ANY method of reducing CO2 production is preferable to a population crash. That is what makes objection to nuclear power a joke even if nuclear power were dangerous, which it isn’t when compared to other sources of power. At best, a few Billion people are going to die of starvation sort of all at once. They are not going to die quietly. All of the horsemen of the apocalypse will be fully active. The description of the future is so bad that I don’t want to try to describe it further. Sorry, the blow is not soft. It is unimaginably hard.
Start by reading “The Long Summer” by Brian Fagan and “Collapse” by Jared Diamond.
SecularAnimist says
Edward Greisch wrote: “ANY method of reducing CO2 production is preferable to a population crash. That is what makes objection to nuclear power a joke even if nuclear power were dangerous, which it isn’t when compared to other sources of power.”
My objection to expanding nuclear power generation is exactly that it is neither an effective nor a necessary means of reducing CO2 emissions from electricity generation.

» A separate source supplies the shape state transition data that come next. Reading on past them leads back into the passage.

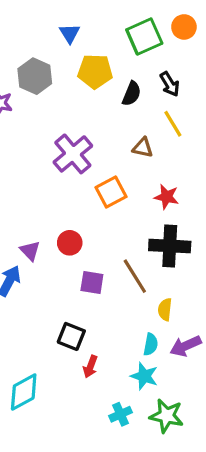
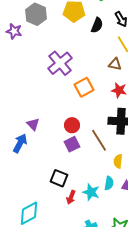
brown triangle: (143, 148) -> (115, 64), moved
red circle: (70, 243) -> (72, 125), moved
purple square: (92, 282) -> (72, 144), turned -35
cyan star: (144, 376) -> (91, 192), moved

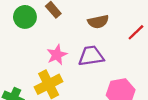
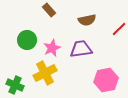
green circle: (25, 17) -> (27, 40), moved

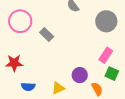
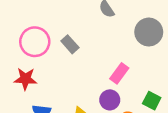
pink circle: (20, 21) -> (35, 42), moved
pink rectangle: (106, 55) -> (119, 73), moved

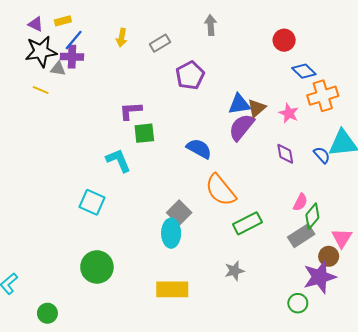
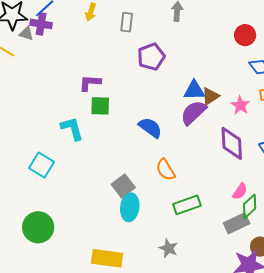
gray rectangle: (160, 43) -> (127, 22), turned -60
purple diamond: (285, 154) -> (232, 143), size x1.6
orange semicircle: (221, 190) -> (166, 170), size x0.7
cyan ellipse: (171, 233) -> (130, 207), moved
gray star: (234, 271) -> (168, 248), turned 30

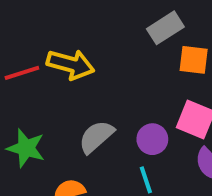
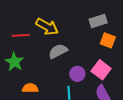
red line: (22, 73) -> (21, 35), moved
gray semicircle: (96, 137) -> (58, 51), moved

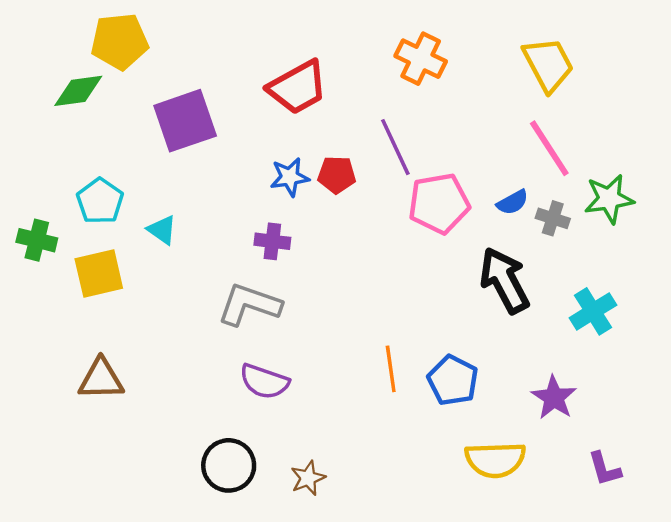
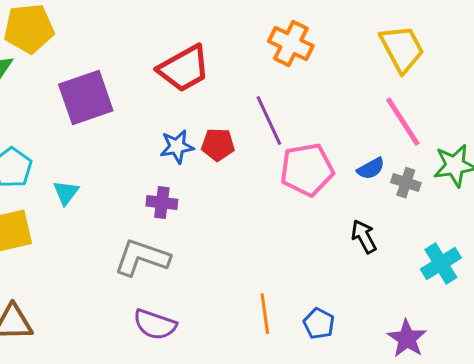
cyan triangle: (162, 230) -> (66, 193), turned 32
black arrow: (505, 280) -> (364, 237), size x0.6
blue pentagon: (453, 380) -> (319, 324), size x0.7

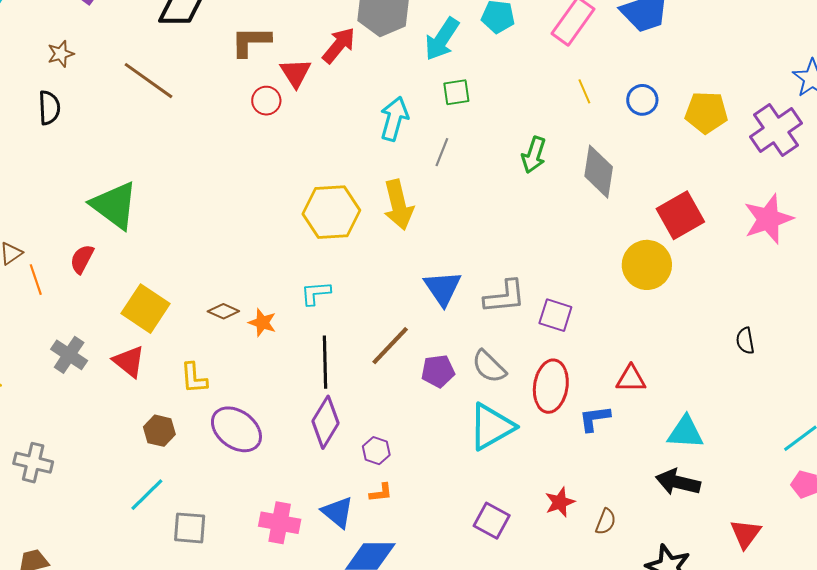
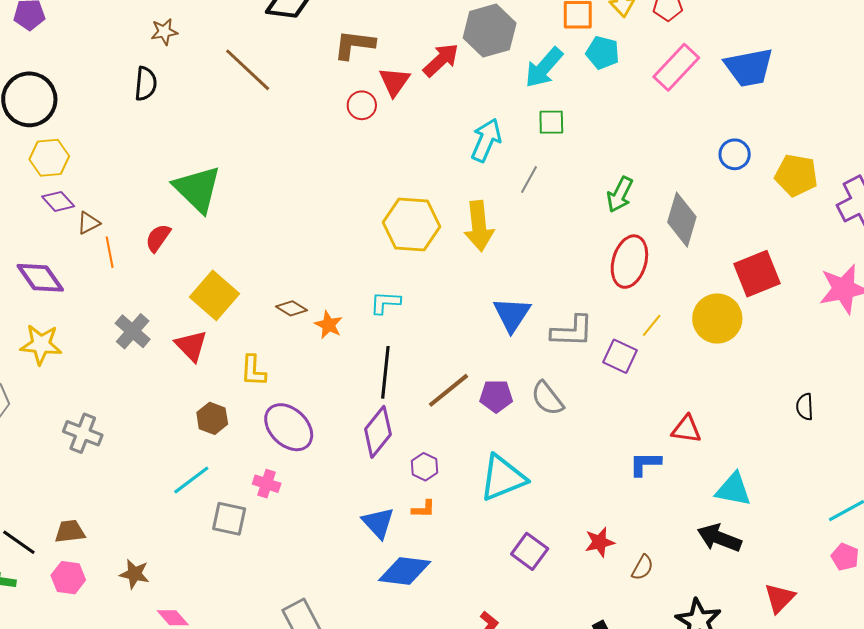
yellow line: (584, 91) -> (652, 325), moved, turned 55
brown line: (390, 346) -> (448, 390), moved
red ellipse: (551, 386) -> (629, 262), moved
cyan triangle: (491, 427) -> (503, 478), moved
pink cross: (280, 523) -> (267, 484), moved, size x0.7

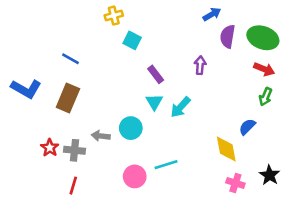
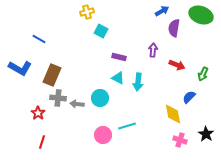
green ellipse: (263, 38) -> (201, 15), moved
blue line: (71, 59) -> (39, 39), moved
red arrow: (264, 69) -> (177, 65), moved
purple rectangle: (156, 74) -> (119, 57), turned -40
cyan triangle: (154, 102) -> (118, 78), turned -32
cyan arrow: (180, 107) -> (138, 82), turned -36
gray cross: (75, 150) -> (58, 98), moved
red line: (73, 186) -> (42, 142), moved

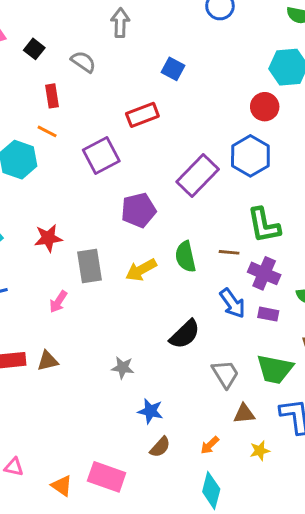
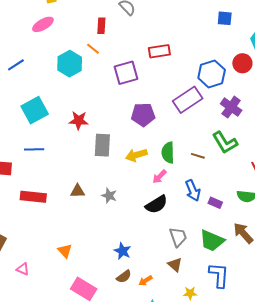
blue square: (173, 69) -> (225, 18), moved, turned -35
blue hexagon: (250, 156) -> (212, 74), moved
green L-shape: (264, 225) -> (225, 143), turned -32
purple cross: (264, 273) -> (231, 107), moved
pink arrow: (58, 302) -> (159, 177), moved
brown triangle: (48, 361) -> (78, 191), moved
gray star: (123, 368) -> (109, 196), moved
brown triangle: (244, 414) -> (175, 265), moved, turned 35
orange arrow: (210, 445) -> (145, 281), moved
orange triangle: (62, 486) -> (65, 251), moved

Other approaches — efficiency first and foremost, along with wind and solar and other renewable energy sources — can do the job faster, better and cheaper. And investing in new nuclear power plants drains resources that would be FAR more effectively invested in efficiency and renewables, and those substantial opportunity costs slow the reduction of CO2 emissions.

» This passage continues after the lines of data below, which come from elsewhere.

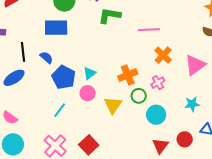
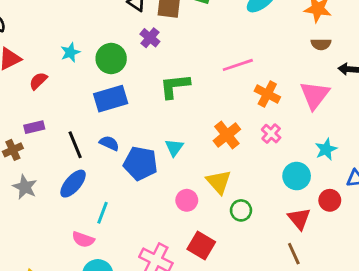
green L-shape: (110, 16) -> (175, 86), moved
pink circle: (88, 93) -> (187, 200), moved
green circle: (139, 96) -> (241, 210), moved
cyan line: (60, 110) -> (103, 213), moved
cyan circle: (156, 115) -> (297, 176), moved

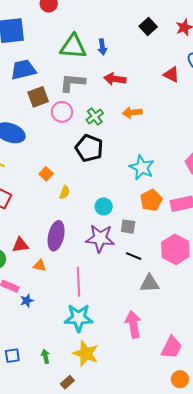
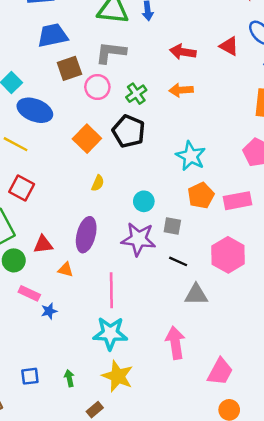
red arrow: (115, 79) -> (183, 52), moved
orange square: (46, 174) -> (87, 139), moved, size x1.6

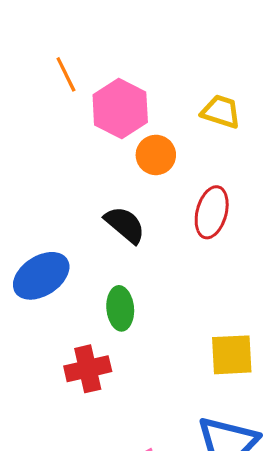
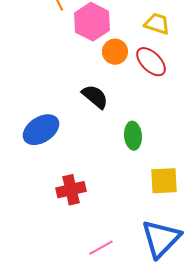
red ellipse: (212, 212) -> (151, 62), moved, turned -60
green ellipse: (120, 308) -> (133, 136), moved

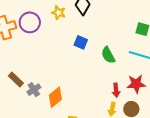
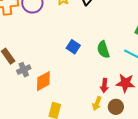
blue square: (81, 42) -> (73, 47), moved

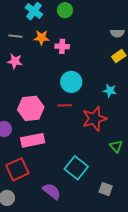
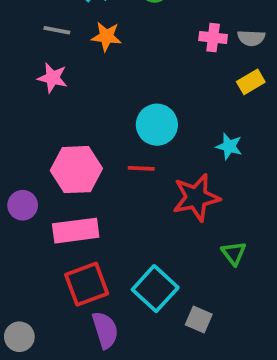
pink cross: (62, 46) -> (213, 38), moved
red square: (17, 169) -> (87, 284), moved
gray square: (106, 189) -> (199, 320), moved
purple semicircle: (52, 191) -> (105, 330), turned 30

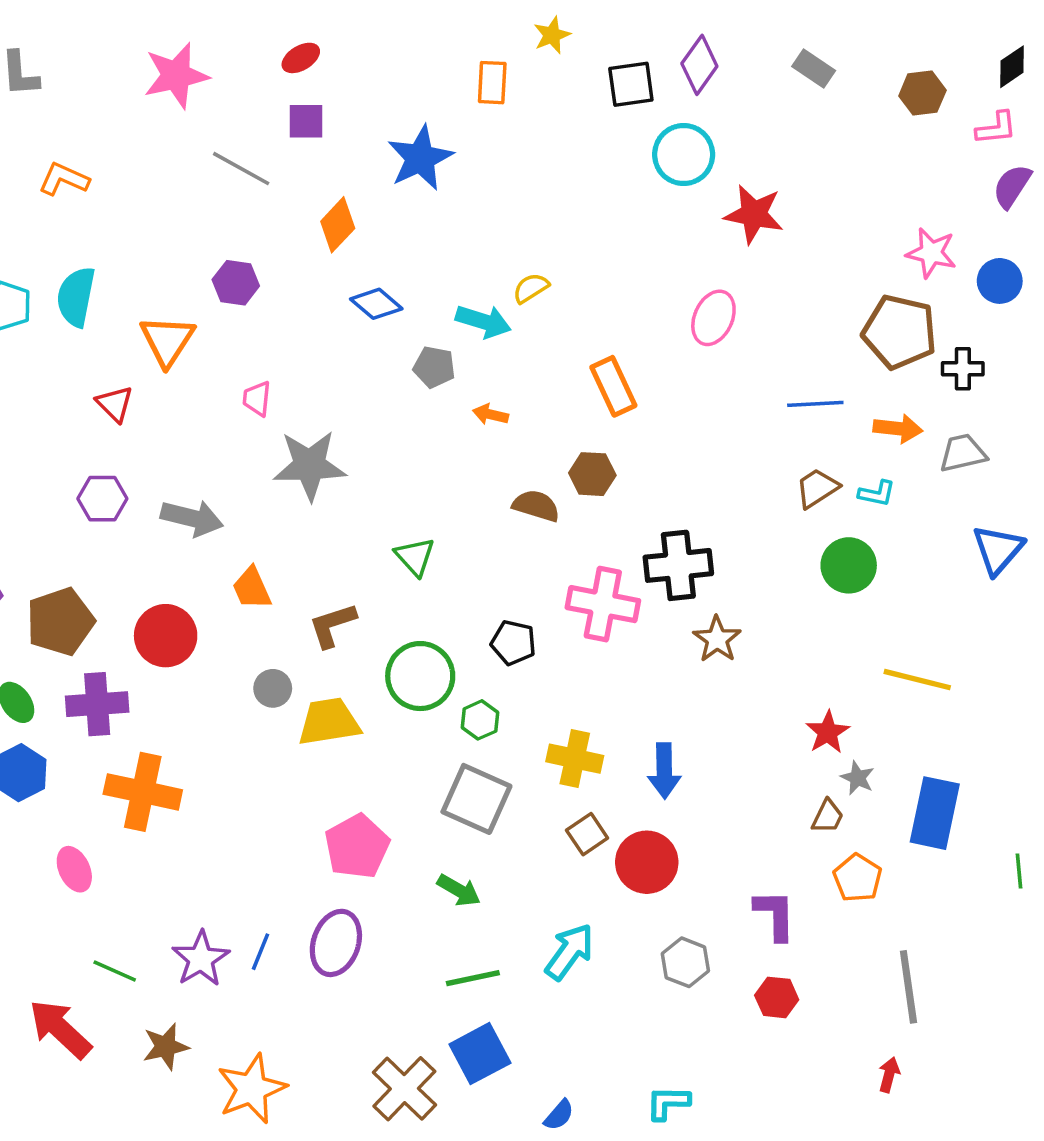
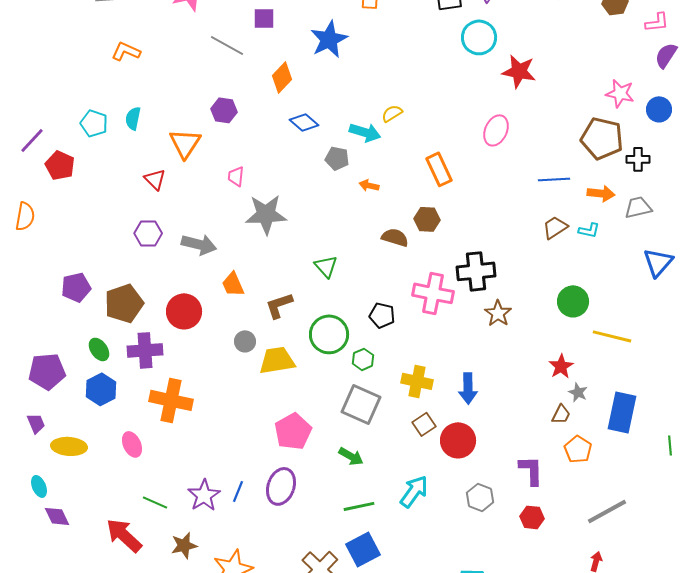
cyan semicircle: (76, 297) -> (133, 118), size x0.7
green circle: (849, 565) -> (573, 301), moved
gray line: (908, 987) -> (607, 511), turned 69

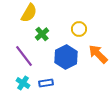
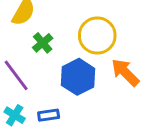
yellow circle: (79, 29) -> (97, 36), size x1.6

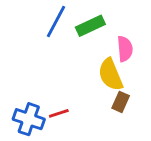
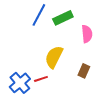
yellow semicircle: (111, 75) -> (54, 57), moved, turned 50
blue cross: (29, 119) -> (20, 83), turned 30

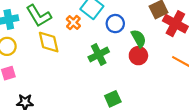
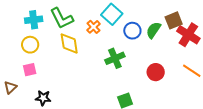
green semicircle: (139, 38) -> (153, 30), moved, turned -120
red circle: (138, 56) -> (156, 72), moved

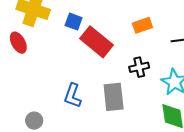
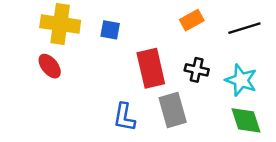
red rectangle: (96, 42) -> (151, 68), moved, turned 48
black cross: (139, 67) -> (197, 70), turned 36

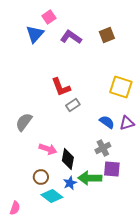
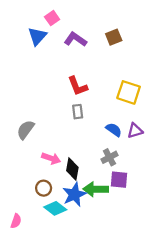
red L-shape: (61, 87) -> (78, 86), moved
gray rectangle: (73, 105) -> (78, 112), turned -64
blue star: (70, 183) -> (74, 194), size x1.6

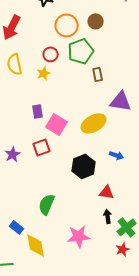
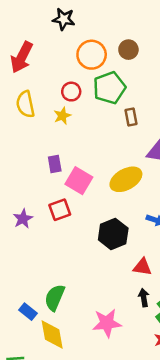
green semicircle: (47, 204) -> (55, 298), moved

In contrast to your position, serious advocates of expanding nuclear power, like the folks at MIT, recognize that nuclear power has very real, very serious dangers and problems, which present very real obstacles to the expansion of nuclear power that they advocate.

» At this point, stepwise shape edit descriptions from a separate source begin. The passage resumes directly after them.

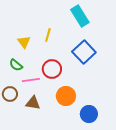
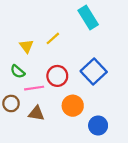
yellow line: (48, 35) -> (53, 38), turned 32
blue square: (84, 52) -> (94, 72), moved

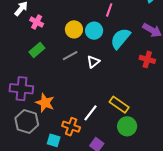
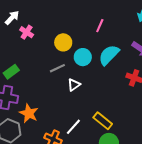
cyan circle: (94, 31) -> (83, 57), moved
green rectangle: (37, 50) -> (11, 72), moved
white triangle: (93, 62) -> (74, 85), moved

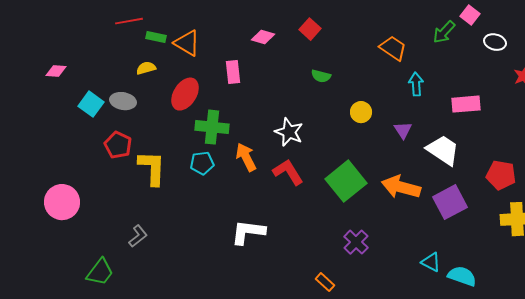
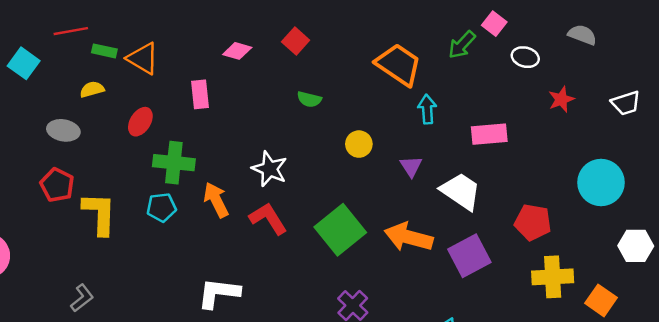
orange trapezoid: (393, 48) -> (399, 65), size x1.4
red ellipse: (185, 94) -> (140, 122), size x0.7
cyan square: (91, 104) -> (24, 63), moved

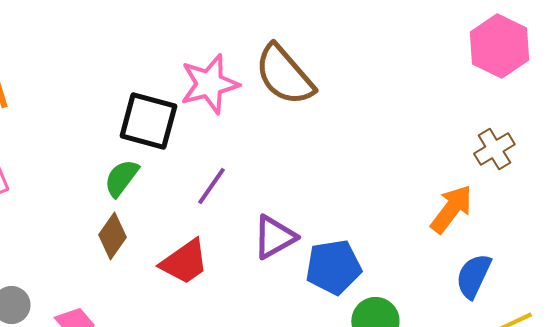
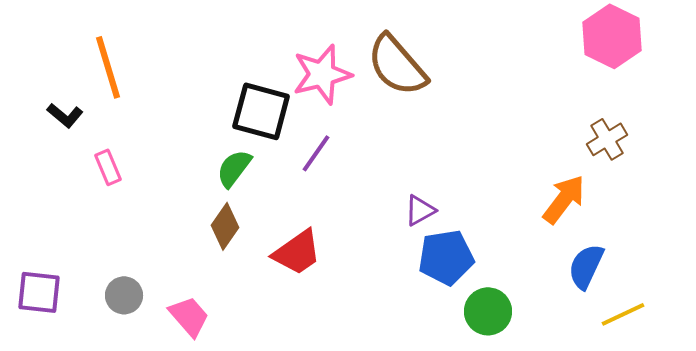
purple line: (211, 186) -> (316, 153), moved
purple triangle: (274, 237) -> (420, 210), moved, size x0.7

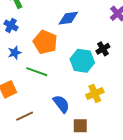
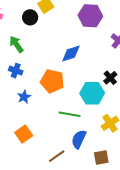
green line: (37, 72) -> (70, 114), moved
blue semicircle: (61, 104) -> (79, 139), turned -108
brown line: (25, 116) -> (57, 156), moved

But since expanding nuclear power is neither effective nor necessary to reduce CO2 emissions, there is no need to deal with the very real dangers and problems of expanding nuclear power generation.
CM says
Tamino, Re: Bore Hole,
“clowns can be funny” — yeah, but as Mr Greisch so sensitively put it, “You can dig up a sideshow anywhere.” I’ll leave it at that.
Hank Roberts says
> the Borehole
It’s also the place to look if you’re missing a sock.